Tomorrow, the Supreme Court will hear oral argument in two cases which raise the question of whether or not police can search through confiscated cellphones of arrestees without a warrant. Lyle Denniston at SCOTUSblog previews Riley v. California and United States v. Wurie.
At ISCOTUSnow, Christopher Schmidt discusses Justice Sotomayor’s dissent in Schuette v. Coalition to Defend Affirmative Action, and why the Justice’s “portrayal of oral dissenting as ‘entertainment for the press’ is not only refreshingly candid, it also happens to be a remarkably accurate.”

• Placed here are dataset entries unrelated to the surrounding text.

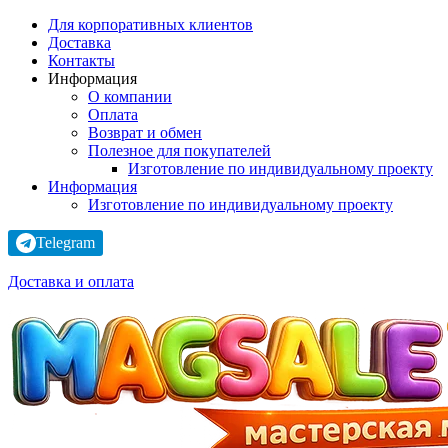
Для корпоративных клиентов
Доставка
Контакты
Информация
О компании
Оплата
Возврат и обмен
Полезное для покупателей
Изготовление по индивидуальному проекту
Информация
Изготовление по индивидуальному проекту
Telegram
Доставка и оплата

Debbie Elliott at NPR discusses one Mississippi abortion clinic’s fight to stay open.
Alabama’s criminal sentencing laws have faced criticism for their ineffectiveness which “leads to overcrowded, dangerous prisons that breed more crime.” Writing for AL.com retired Alabama Supreme Court Chief Justice, Sue Bell Cobb describes what the state legislature must do to “remedy this deplorable situation.”
New laws throughout the country are restricting access to abortion clinics. In 2013, “22 US states adopted 70 different restrictions on abortion, including late-abortion bans, doctor and clinic regulations, limits on medication abortions, and bans on insurance coverage.” Writing for The Guardian, Erika L. Sánchez explains why those who can’t reverse Roe v. Wade are “focusing on generating enough red tape to shut down as many abortion facilities as possible.”
The U.S. Court of Appeals for the Tenth Circuit is preparing for oral argument in a case challenging Oklahoma’s same-sex marriage ban. Similar to Utah’s controversial law at issue in Kitchen v. Herbert, Oklahoma’s law “prohibits gay couples from marrying and prevents the state government from recognizing such unions performed anywhere else.” Emma Margolin at MSNBC breaks down Bishop v. Oklahoma.
Writing for The New York Times, ACS Board Member Linda Greenhouse breaks down McCutcheon v. Federal Election Commission and its “indecent burial” of campaign finance.
Tonight on C-SPAN, Supreme Court Justices Ruth Bader Ginsburg and Antonin Scalia will discuss the First Amendment and “the contemporary meaning of freedom.”